(Stored dataset items)
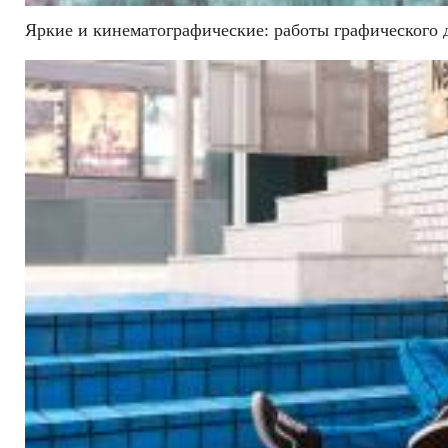
Яркие и кинематографические: работы графического 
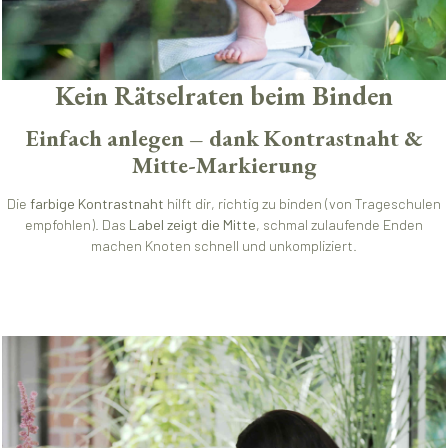
Kein Rätselraten beim Binden
Einfach anlegen – dank Kontrastnaht &
Mitte-Markierung
Die
farbige Kontrastnaht
hilft dir, richtig zu binden (von Trageschulen
empfohlen). Das
Label zeigt die Mitte
, schmal zulaufende Enden
machen Knoten schnell und unkompliziert.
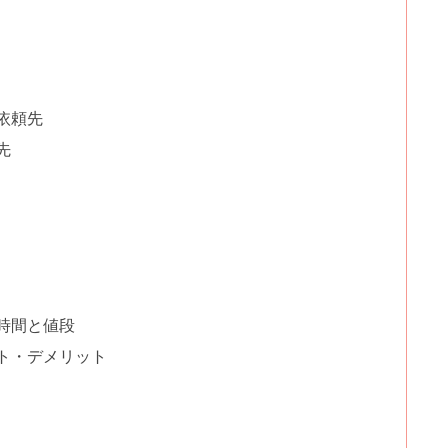
依頼先
先
時間と値段
ト・デメリット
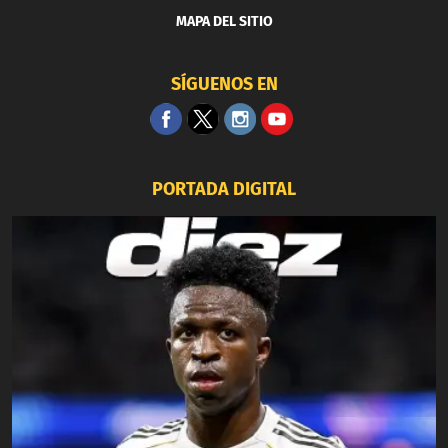
MAPA DEL SITIO
SÍGUENOS EN
PORTADA DIGITAL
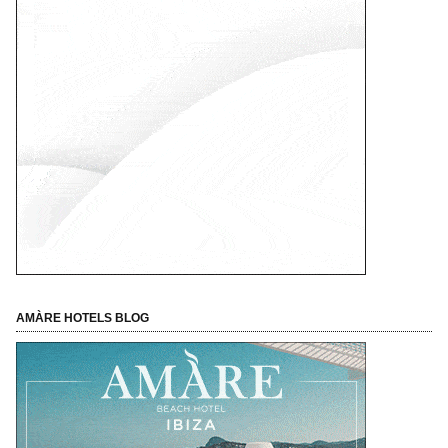
AMÀRE HOTELS BLOG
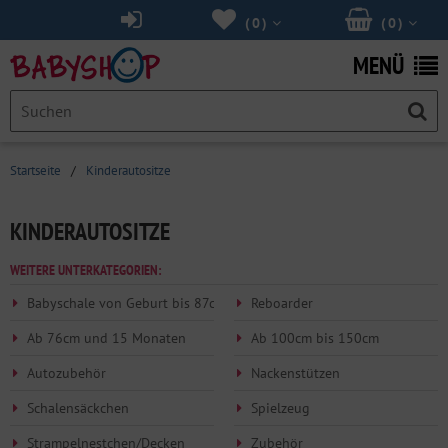
(
0
)
(
0
)
MENÜ
Startseite
/
Kinderautositze
KINDERAUTOSITZE
WEITERE UNTERKATEGORIEN:
Babyschale von Geburt bis 87cm
Reboarder
Ab 76cm und 15 Monaten
Ab 100cm bis 150cm
Autozubehör
Nackenstützen
Schalensäckchen
Spielzeug
Strampelnestchen/Decken
Zubehör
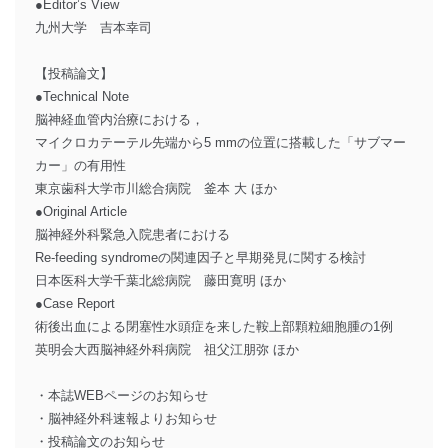
●Editor’s View
九州大学 吉本幸司
【投稿論文】
●Technical Note
脳神経血管内治療における，
マイクロカテーテル先端から5 mmの位置に搭載した「サブマー
カー」の有用性
東京歯科大学市川総合病院 釜本 大 ほか
●Original Article
脳神経外科緊急入院患者における
Re-feeding syndromeの関連因子と早期発見に関する検討
日本医科大学千葉北総病院 藤田寛明 ほか
●Case Report
術後出血による閉塞性水頭症を来した鞍上部顆粒細胞腫の1例
英明会大西脳神経外科病院 祖父江朋弥 ほか
・本誌WEBページのお知らせ
・脳神経外科速報よりお知らせ
・投稿論文のお知らせ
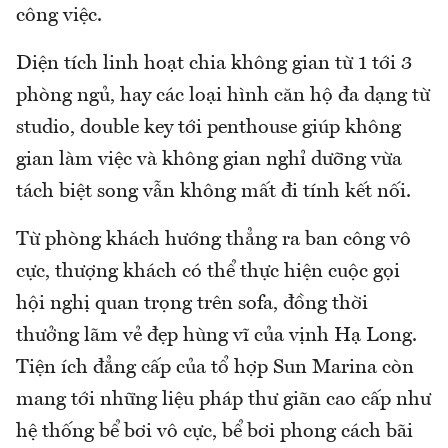
công việc.
Diện tích linh hoạt chia không gian từ 1 tới 3
phòng ngủ, hay các loại hình căn hộ đa dạng từ
studio, double key tới penthouse giúp không
gian làm việc và không gian nghỉ dưỡng vừa
tách biệt song vẫn không mất đi tính kết nối.
Từ phòng khách hướng thẳng ra ban công vô
cực, thượng khách có thể thực hiện cuộc gọi
hội nghị quan trọng trên sofa, đồng thời
thưởng lãm vẻ đẹp hùng vĩ của vịnh Hạ Long.
Tiện ích đẳng cấp của tổ hợp Sun Marina còn
mang tới những liệu pháp thư giãn cao cấp như
hệ thống bể bơi vô cực, bể bơi phong cách bãi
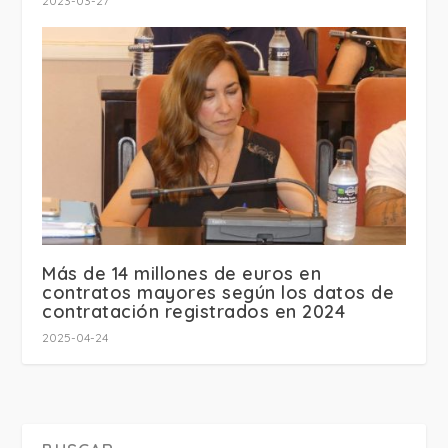
2023-03-27
Más de 14 millones de euros en
contratos mayores según los datos de
contratación registrados en 2024
2025-04-24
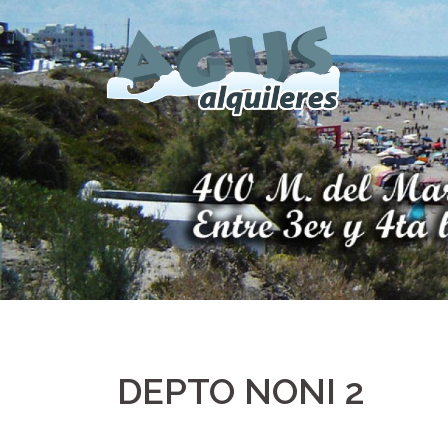
Saltar
al
contenido
DEPTO NONI 2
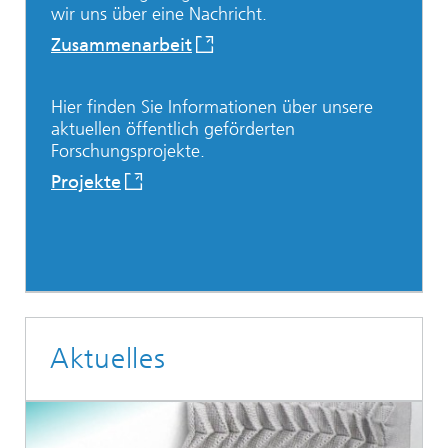
wir uns über eine Nachricht.
Zusammenarbeit
Hier finden Sie Informationen über unsere
aktuellen öffentlich geförderten
Forschungsprojekte.
Projekte
Aktuelles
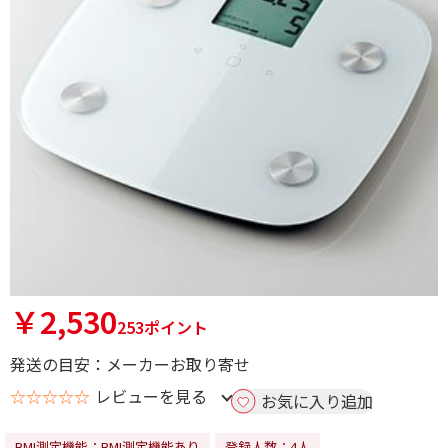
￥2,530
253ポイント
発送の目安：メーカーお取り寄せ
☆☆☆☆☆
レビューを見る
お気に入り追加
BMI測定機能：BMI測定機能あり
登録人数：4人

**ABOUT THIS EXERCISE**
Each record above must be retyped exactly as given, with the images excluded.

**YOUR SOLUTION**
Яркие и кинематографические: работы графического 
Kein Rätselraten beim Binden
Einfach anlegen – dank Kontrastnaht &
Mitte-Markierung
Die
farbige Kontrastnaht
hilft dir, richtig zu binden (von Trageschulen
empfohlen). Das
Label zeigt die Mitte
, schmal zulaufende Enden
machen Knoten schnell und unkompliziert.
依頼先
先
時間と値段
ト・デメリット
MAPA DEL SITIO
SÍGUENOS EN
PORTADA DIGITAL
AMÀRE HOTELS BLOG
(
0
)
(
0
)
MENÜ
Startseite
/
Kinderautositze
KINDERAUTOSITZE
WEITERE UNTERKATEGORIEN:
Babyschale von Geburt bis 87cm
Reboarder
Ab 76cm und 15 Monaten
Ab 100cm bis 150cm
Autozubehör
Nackenstützen
Schalensäckchen
Spielzeug
Strampelnestchen/Decken
Zubehör
●Editor’s View
九州大学 吉本幸司
【投稿論文】
●Technical Note
脳神経血管内治療における，
マイクロカテーテル先端から5 mmの位置に搭載した「サブマー
カー」の有用性
東京歯科大学市川総合病院 釜本 大 ほか
●Original Article
脳神経外科緊急入院患者における
Re-feeding syndromeの関連因子と早期発見に関する検討
日本医科大学千葉北総病院 藤田寛明 ほか
●Case Report
術後出血による閉塞性水頭症を来した鞍上部顆粒細胞腫の1例
英明会大西脳神経外科病院 祖父江朋弥 ほか
・本誌WEBページのお知らせ
・脳神経外科速報よりお知らせ
・投稿論文のお知らせ
công việc.
Diện tích linh hoạt chia không gian từ 1 tới 3
phòng ngủ, hay các loại hình căn hộ đa dạng từ
studio, double key tới penthouse giúp không
gian làm việc và không gian nghỉ dưỡng vừa
tách biệt song vẫn không mất đi tính kết nối.
Từ phòng khách hướng thẳng ra ban công vô
cực, thượng khách có thể thực hiện cuộc gọi
hội nghị quan trọng trên sofa, đồng thời
thưởng lãm vẻ đẹp hùng vĩ của vịnh Hạ Long.
Tiện ích đẳng cấp của tổ hợp Sun Marina còn
mang tới những liệu pháp thư giãn cao cấp như
hệ thống bể bơi vô cực, bể bơi phong cách bãi
2023-03-27
Más de 14 millones de euros en
contratos mayores según los datos de
contratación registrados en 2024
2025-04-24
Saltar
al
contenido
DEPTO NONI 2
wir uns über eine Nachricht.
Zusammenarbeit
Hier finden Sie Informationen über unsere
aktuellen öffentlich geförderten
Forschungsprojekte.
Projekte
Aktuelles
￥2,530
253ポイント
発送の目安：メーカーお取り寄せ
☆☆☆☆☆
レビューを見る
お気に入り追加
BMI測定機能：BMI測定機能あり
登録人数：4人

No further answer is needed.